All you anti-Trinitarians are great at providing verses which prove Jesus was human, which Trinitarians fully agree with, but why do you not take Heb 1:2 and 1:10-12 into account? Why skip to 2:14, as though chapter 1 doesn't have anything to say on the matter, when it clearly does?
And why ignore the wording of Romans 8:3? "For God has done what the law, weakened by the flesh, could not do.
By sending his own Son in the likeness of sinful flesh and for sin, he condemned sin in the flesh" (ESV). Notice that God sent "his own Son in the likeness of sinful flesh." That strongly implies his Son preexisted in some other form, such as in the form of God, which Paul writes in Phil 2:6.
If you press the father / son concept, every father exists before the existence of their son. The father begets the son. How Trinitarians try to cover this aspect is one of their many unfathomable mysteries, or in other words contradictory impossibilities.
It is not contradictory; it's complicated and ultimately incomprehensible, but not contradictory. A son is always of the same nature as his father. So the Son is the same nature as the Father, which is deity. That necessarily means that the Son has always existed or wouldn't be of the same nature. The NT reaffirms this repeatedly, speaking not only of the preexistence of the Son, but of eternal, absolute existence.

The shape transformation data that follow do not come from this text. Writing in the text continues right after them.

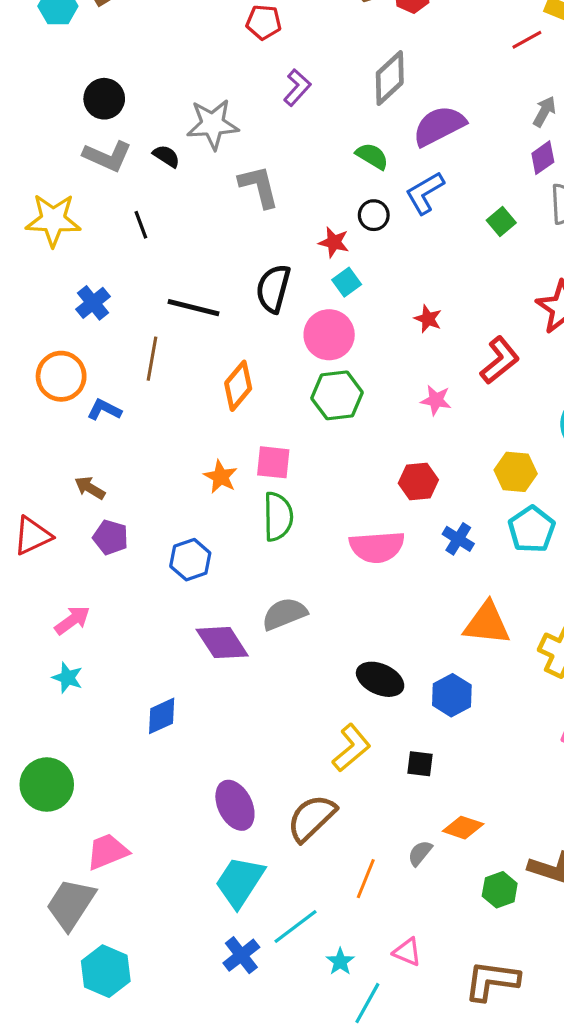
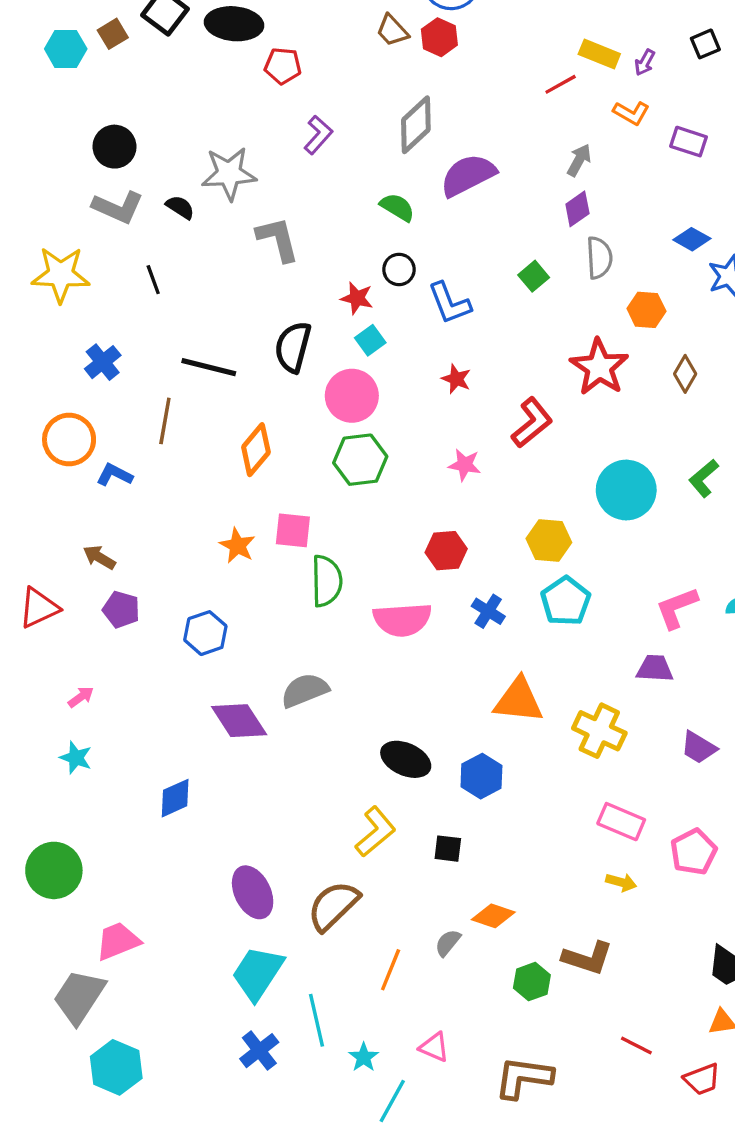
blue L-shape: (425, 193) -> (449, 303), moved, turned -81
green semicircle: (278, 517) -> (327, 581), moved
pink arrow: (72, 620) -> (81, 697), size x0.7
cyan line: (296, 926) -> (316, 1020), turned -66

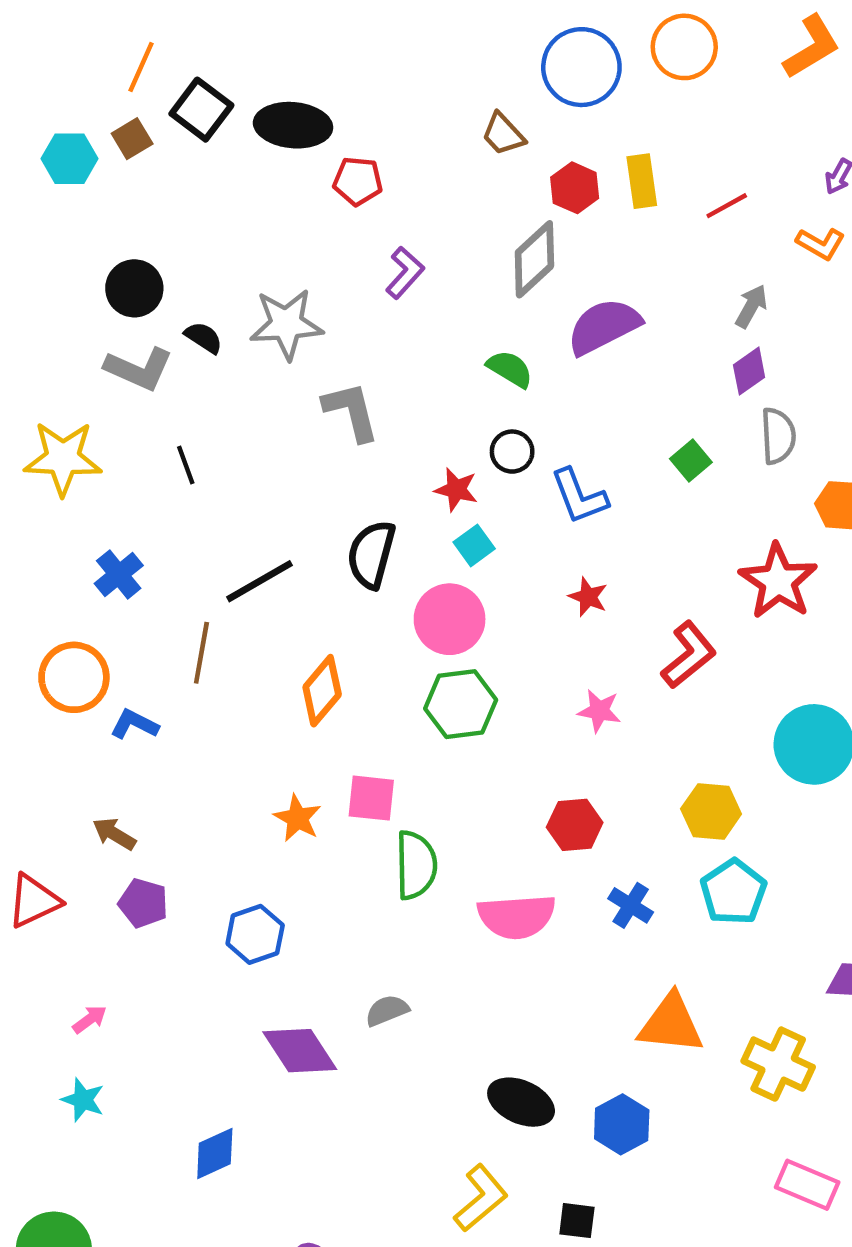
red hexagon: (439, 37) -> (575, 188), moved
yellow rectangle: (599, 54) -> (642, 181), moved, turned 60
black semicircle: (180, 207) -> (204, 338), moved
black line: (209, 367) -> (260, 581), turned -44
gray semicircle: (305, 690) -> (387, 1010), size x0.7

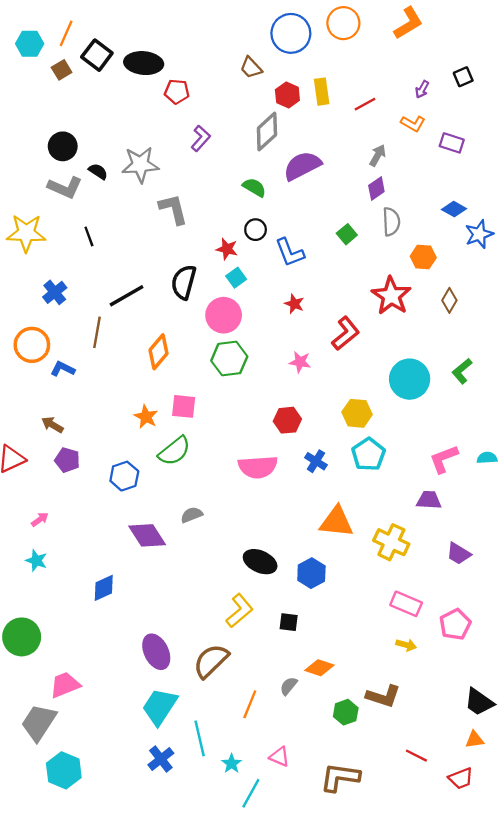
cyan hexagon: (69, 159) -> (30, 44), moved
green semicircle: (416, 865) -> (175, 451), moved, turned 52

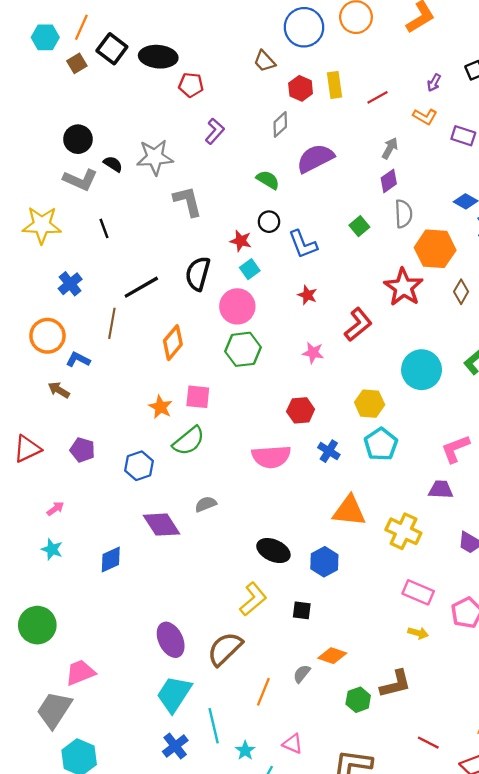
gray diamond: (267, 132) -> (280, 124), size x0.7
orange hexagon: (423, 257) -> (435, 249), size x1.6
brown arrow: (52, 425) -> (59, 390), moved
blue diamond: (104, 588) -> (111, 560), moved
brown L-shape: (383, 696) -> (396, 684), turned -32

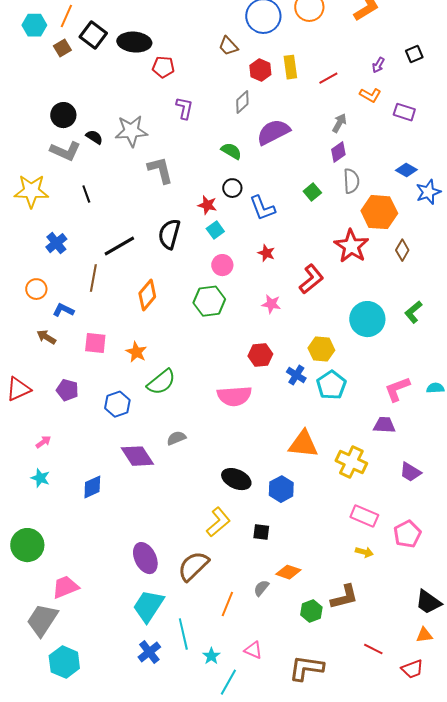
purple L-shape: (215, 131) -> (184, 108), turned -30
pink circle: (237, 306) -> (222, 265), moved, size x0.7
orange circle: (47, 336) -> (36, 289), size x0.7
pink square: (198, 397) -> (95, 343), moved
blue cross: (329, 451) -> (296, 375), moved

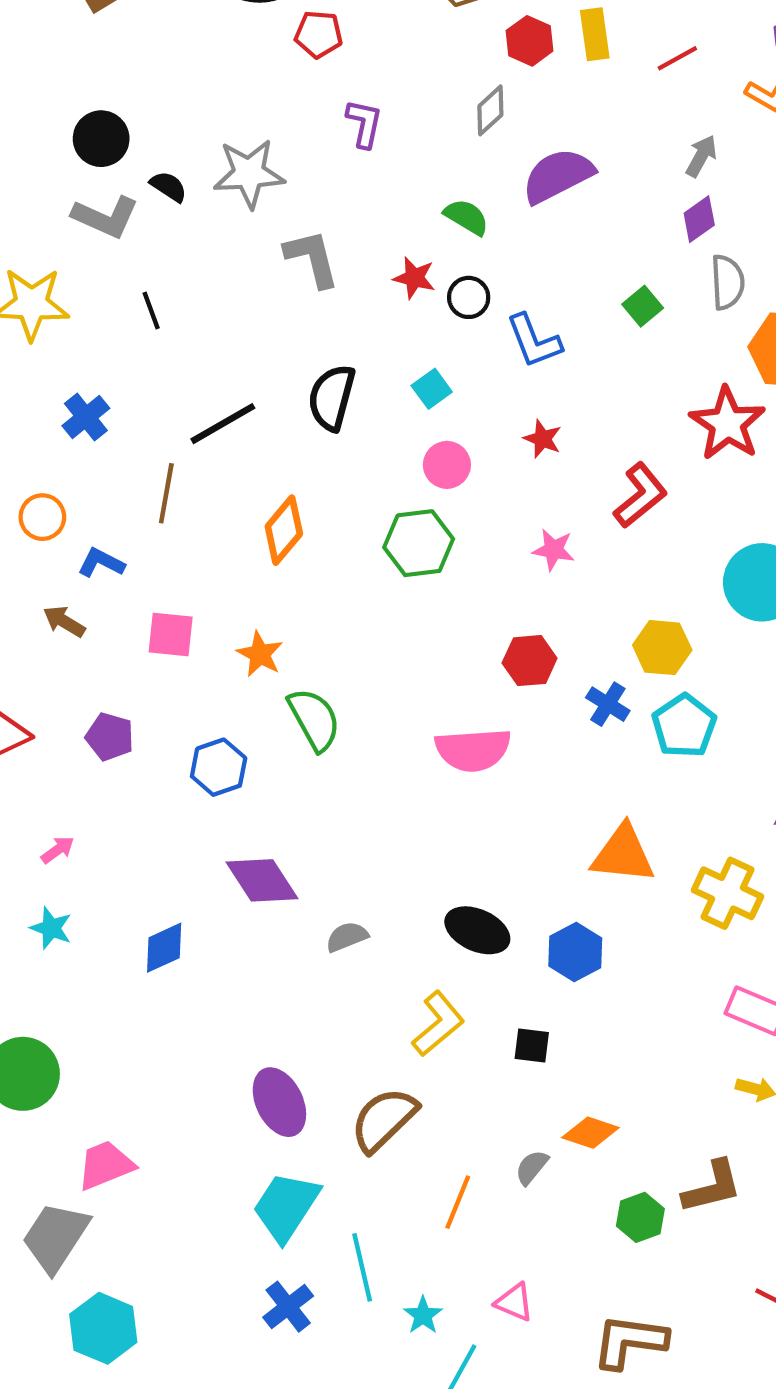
red star: (207, 205) -> (414, 278), moved
green semicircle: (161, 382) -> (314, 719), turned -80
gray semicircle: (176, 438) -> (347, 937), moved

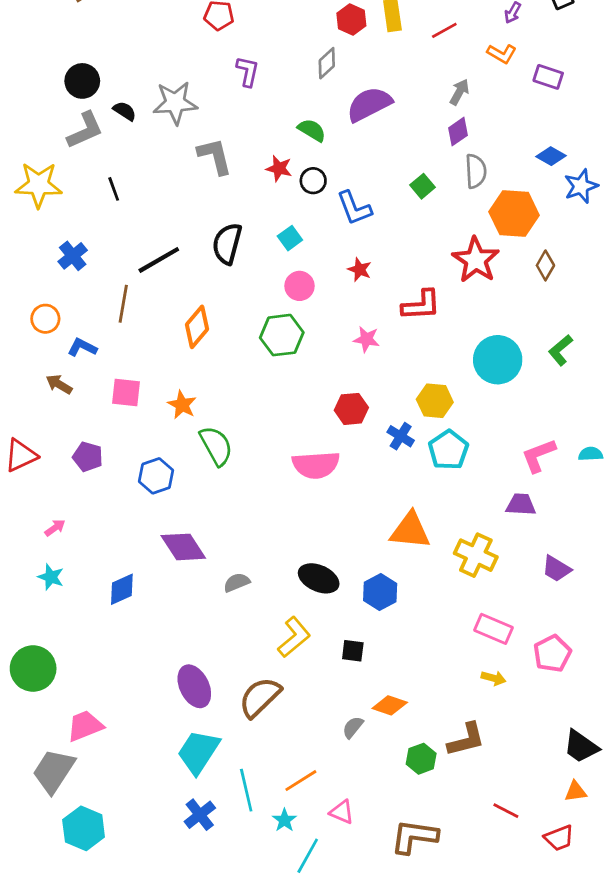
gray L-shape: (105, 217) -> (85, 130), turned -48
red L-shape: (640, 495) -> (421, 305), turned 36
orange line: (458, 1202) -> (301, 781), moved, turned 36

Jesus was a specially prepared individual, a special birth and a special education, with the result he was full of grace and truth John 1:14, Isaiah 49:1-6, Isaiah 50:4-9, Luke 2:40,52. Isaac was a special birth and one aspect of his failure was with Esau and Jacob. All the faithful of old in one way or another pointed forward to the completeness revealed in Jesus. Trinitarians whitewash over all this detail and replace this with the idea that Jesus MUST be God.
We aren't the ones "whitewashing." Your response doesn't actually address what you quoted, which was: "If he was a mere human, not only would that mean he was an insufficient sacrifice, but it it would imply that others, too, could live completely sinless lives, which also shows why his sacrifice would have been insufficient."
"Specially prepared" or not, "special birth" or "special education" or not, if he was merely human, his sacrifice is wholly insufficient, and it leaves the door open for others to be the same. None of those things which point "to the completeness revealed in Jesus," shows that Jesus cannot be God, nor is it whitewashed over by Trinitarians. The fact of the matter is, the doctrine of the Trinity exists because of what the Bible reveals about the nature of Christ, the Son, and the Holy Spirit.
I have given ample evidence, much of which, particularly the strongest arguments, has either been ignored or dismissed with the wave of a hand. The only counterarguments and passages of Scripture used to "rebut" anything are those which speak to the humanity of Jesus, which, again, no Trinitarian would deny. Those are used to completely override the plain meaning of other passages which clearly teach the deity of Jesus. It isn't that "Jesus MUST be God," it's that there is plenty of biblical evidence that he is also truly God. That evidence just can't be ignored or reinterpreted because there is plenty of biblical evidence that he is truly human.